股东债权劣后清偿,是指公司破产时股东对公司的债权若满足特定情形,则应劣后于其他普通债权受偿,以保护其他普通债权人的公平性。类似规则在美国法中称为“衡平居次原则”,在德国法中则称为“自动居次原则”。从2015年最高人民法院发布典型案例“沙港公司诉开天公司执行分配方案异议案”开始,我国司法实践逐渐探索将股东债权劣后于普通债权清偿的裁判规则[1]97。本文选取部分“股东债权劣后清偿”的探索案例作为样本探讨(见表1)。
从表1 中的案例可以看出,当前司法实践在股东债权劣后清偿中主要存在以下两方面问题。
在判定股东债权是否劣后清偿时,司法实践主要从以下几点考虑:其一,是否存在股东抽逃出资、出资不到位,或者公司与其股东存在人格、资产、财务混同等情况,如中盐华湘化工有限公司申请破产重整民事案,安徽一禾科技投资有限责任公司、安徽省舒城三乐童车有限责任公司普通破产债权确认纠纷民事一审民事案。其二,公司需要资金时,股东是否有义务向公司出资,如成都达江装饰材料有限公司与广安达江木业发展有限公司普通破产债权确认纠纷一审民事案,湖南恒利源矿业建设有限公司祁东分公司与衡阳奇源矿业有限公司、四川省达州钢铁集团有限责任公司普通破产债权确认纠纷一审民事案。其三,股东是否以过于微小的资本从事经营,如李某某与四川三江陶瓷城置业有限公司普通破产债权确认纠纷二审民事案。其四,股东是否滥用股东有限责任,是否利用借款来规避出资义务,或者其他损害外部债权人利益的作为或不作为的行为,如酒鬼酒供销有限责任公司与酒鬼酒河南有限责任公司、酒鬼酒河南北方基地销售有限公司普通破产债权确认纠纷一审民事案。其五,股东是否存在利用其在主体地位方面对其他债权人的优势,损害其他债权人的利益,如巫溪县国华置业有限公司与陈某某普通破产债权确认纠纷二审民事案(以下简称“国华置业案”)。股东债权存在以上情形之一的,可能被认定劣后清偿。

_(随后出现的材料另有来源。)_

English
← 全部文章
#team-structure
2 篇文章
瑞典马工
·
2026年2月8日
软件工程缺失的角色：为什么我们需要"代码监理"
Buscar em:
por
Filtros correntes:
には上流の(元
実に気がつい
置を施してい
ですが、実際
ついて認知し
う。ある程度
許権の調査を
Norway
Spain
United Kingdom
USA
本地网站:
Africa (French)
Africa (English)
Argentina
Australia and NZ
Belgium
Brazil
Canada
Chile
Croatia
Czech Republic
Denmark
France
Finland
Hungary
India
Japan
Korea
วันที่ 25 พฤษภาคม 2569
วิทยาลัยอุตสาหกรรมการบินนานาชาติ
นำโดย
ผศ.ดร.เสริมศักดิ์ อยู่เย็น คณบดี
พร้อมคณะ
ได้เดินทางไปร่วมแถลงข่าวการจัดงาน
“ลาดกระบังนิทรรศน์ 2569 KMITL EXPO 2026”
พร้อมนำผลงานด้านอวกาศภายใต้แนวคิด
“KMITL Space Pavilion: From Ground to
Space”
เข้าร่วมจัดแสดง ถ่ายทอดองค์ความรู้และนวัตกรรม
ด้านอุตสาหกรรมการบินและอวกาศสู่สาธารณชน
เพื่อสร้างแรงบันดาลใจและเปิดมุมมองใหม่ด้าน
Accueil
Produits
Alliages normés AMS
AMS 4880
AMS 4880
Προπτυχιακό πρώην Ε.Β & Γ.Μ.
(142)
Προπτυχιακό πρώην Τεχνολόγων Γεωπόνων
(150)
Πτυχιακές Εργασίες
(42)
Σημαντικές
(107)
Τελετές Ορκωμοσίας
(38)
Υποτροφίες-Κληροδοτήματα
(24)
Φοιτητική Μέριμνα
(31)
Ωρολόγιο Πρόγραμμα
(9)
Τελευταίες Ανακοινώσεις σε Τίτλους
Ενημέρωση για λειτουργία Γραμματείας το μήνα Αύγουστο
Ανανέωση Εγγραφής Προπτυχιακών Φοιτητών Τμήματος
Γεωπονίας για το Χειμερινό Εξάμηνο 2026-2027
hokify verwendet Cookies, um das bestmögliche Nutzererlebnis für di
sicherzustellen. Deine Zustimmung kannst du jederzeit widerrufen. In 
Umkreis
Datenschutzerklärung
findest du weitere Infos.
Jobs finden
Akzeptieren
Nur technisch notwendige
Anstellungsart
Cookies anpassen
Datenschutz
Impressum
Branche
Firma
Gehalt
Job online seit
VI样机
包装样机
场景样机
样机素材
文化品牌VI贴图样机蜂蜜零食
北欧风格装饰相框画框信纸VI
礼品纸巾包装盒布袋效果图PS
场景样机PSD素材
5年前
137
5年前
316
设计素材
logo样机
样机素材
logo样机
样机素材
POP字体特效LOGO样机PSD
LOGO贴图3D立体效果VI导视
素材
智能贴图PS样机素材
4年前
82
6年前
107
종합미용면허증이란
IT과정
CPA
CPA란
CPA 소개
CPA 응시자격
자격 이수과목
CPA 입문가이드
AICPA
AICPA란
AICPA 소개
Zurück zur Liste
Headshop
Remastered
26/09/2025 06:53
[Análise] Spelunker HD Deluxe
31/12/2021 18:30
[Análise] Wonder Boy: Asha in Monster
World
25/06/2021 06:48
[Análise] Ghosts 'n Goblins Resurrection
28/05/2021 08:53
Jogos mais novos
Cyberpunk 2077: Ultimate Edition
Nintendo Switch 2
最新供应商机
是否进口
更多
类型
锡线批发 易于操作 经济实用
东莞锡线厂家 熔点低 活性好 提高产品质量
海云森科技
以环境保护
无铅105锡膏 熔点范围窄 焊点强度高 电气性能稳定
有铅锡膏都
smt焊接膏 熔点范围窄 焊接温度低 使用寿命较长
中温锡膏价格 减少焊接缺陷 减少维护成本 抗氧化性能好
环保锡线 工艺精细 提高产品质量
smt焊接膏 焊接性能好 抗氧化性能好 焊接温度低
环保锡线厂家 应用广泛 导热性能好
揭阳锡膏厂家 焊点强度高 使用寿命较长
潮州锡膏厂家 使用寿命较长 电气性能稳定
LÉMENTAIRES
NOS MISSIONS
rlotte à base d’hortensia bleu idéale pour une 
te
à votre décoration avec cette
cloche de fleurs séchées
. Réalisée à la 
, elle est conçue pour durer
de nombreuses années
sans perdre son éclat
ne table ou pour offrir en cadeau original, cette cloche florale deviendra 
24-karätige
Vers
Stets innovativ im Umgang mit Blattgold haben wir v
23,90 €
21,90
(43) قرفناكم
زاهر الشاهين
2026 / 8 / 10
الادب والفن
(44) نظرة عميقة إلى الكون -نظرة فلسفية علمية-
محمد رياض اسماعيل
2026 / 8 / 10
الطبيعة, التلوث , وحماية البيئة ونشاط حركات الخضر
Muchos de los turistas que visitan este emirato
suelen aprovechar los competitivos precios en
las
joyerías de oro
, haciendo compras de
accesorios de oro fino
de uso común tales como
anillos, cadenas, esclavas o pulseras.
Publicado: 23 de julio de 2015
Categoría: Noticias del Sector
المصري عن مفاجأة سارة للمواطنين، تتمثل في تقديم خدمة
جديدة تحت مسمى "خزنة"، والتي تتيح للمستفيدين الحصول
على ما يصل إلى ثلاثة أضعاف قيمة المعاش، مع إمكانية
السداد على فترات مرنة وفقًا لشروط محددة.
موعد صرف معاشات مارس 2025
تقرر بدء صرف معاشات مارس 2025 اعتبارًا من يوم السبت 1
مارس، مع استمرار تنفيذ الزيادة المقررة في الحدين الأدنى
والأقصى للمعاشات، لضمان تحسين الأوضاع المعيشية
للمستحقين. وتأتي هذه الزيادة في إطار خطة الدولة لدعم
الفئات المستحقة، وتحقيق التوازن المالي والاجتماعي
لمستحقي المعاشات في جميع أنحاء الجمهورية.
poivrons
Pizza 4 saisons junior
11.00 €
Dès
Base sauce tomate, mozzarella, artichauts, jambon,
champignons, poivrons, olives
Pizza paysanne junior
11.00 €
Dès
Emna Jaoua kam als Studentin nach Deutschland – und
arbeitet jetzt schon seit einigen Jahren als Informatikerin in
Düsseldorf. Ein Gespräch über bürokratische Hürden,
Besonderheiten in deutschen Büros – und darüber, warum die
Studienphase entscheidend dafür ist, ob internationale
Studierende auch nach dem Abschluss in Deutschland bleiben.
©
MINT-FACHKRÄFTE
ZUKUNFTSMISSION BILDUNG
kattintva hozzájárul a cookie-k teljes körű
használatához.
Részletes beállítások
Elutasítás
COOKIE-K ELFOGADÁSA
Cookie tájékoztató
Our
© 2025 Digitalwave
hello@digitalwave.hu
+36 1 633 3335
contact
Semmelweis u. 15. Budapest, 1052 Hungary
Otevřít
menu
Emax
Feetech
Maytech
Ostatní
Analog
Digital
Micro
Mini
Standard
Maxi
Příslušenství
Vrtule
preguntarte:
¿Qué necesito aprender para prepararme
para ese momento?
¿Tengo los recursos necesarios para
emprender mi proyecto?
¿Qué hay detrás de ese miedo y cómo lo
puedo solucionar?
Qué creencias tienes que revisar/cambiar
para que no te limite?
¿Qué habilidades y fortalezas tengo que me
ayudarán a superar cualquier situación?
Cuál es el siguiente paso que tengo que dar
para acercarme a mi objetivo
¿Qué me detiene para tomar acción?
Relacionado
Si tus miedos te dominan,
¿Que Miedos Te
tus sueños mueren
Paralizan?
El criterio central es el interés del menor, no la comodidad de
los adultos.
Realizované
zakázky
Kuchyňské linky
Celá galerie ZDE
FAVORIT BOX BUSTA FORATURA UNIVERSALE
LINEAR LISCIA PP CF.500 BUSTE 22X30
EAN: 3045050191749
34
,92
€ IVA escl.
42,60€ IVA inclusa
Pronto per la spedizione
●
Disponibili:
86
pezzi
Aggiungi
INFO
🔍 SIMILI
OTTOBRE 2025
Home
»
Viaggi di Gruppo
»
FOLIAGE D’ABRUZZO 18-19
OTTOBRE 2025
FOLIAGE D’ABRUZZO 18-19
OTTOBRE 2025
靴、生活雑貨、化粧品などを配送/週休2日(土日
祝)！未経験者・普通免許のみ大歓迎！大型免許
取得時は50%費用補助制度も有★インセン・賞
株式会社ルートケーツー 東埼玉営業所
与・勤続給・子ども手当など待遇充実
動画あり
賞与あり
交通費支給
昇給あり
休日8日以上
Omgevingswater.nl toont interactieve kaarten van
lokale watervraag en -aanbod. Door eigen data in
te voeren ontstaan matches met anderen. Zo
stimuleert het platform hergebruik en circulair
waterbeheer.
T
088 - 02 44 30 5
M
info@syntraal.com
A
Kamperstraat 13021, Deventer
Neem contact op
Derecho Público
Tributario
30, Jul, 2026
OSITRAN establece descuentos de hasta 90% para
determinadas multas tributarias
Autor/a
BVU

在考量以上几方面的基础上,司法实践也不断完善裁判说理,如重庆交通运输控股(集团)有限公司与湖南建工集团有限公司普通破产债权确认纠纷二审民事案(以下简称“重庆交通公司案”)中,除考量股东是否以过于微小的资本从事经营外,还增加了公司运作是否依靠向股东或实际控制人负债筹集的考量;安徽一禾科技投资有限责任公司、安徽省舒城三乐童车有限责任公司普通破产债权确认纠纷一审民事案在股东是否滥用股东有限责任的基础上,强调股东滥用股东权利是否对公司利益造成损害。
此外,还有对劣后清偿主体和主观过错的考量。如浙江鼎盛交通建设有限公司、平湖市兆盛置业有限公司普通破产债权确认纠纷二审民事案(以下简称“鼎盛交通案”)和山水微盛典(珠海)文化发展有限公司、昌林山水文化产业(招远)有限公司等普通破产债权确认纠纷二审民事案均认为,关联企业成员之间不当利用关联关系及股东滥用公司法人独立地位形成的债权,应当结合股东主观滥用的恶意程度、滥用行为的持续性及滥用所造成的后果综合判断是否应当劣后清偿。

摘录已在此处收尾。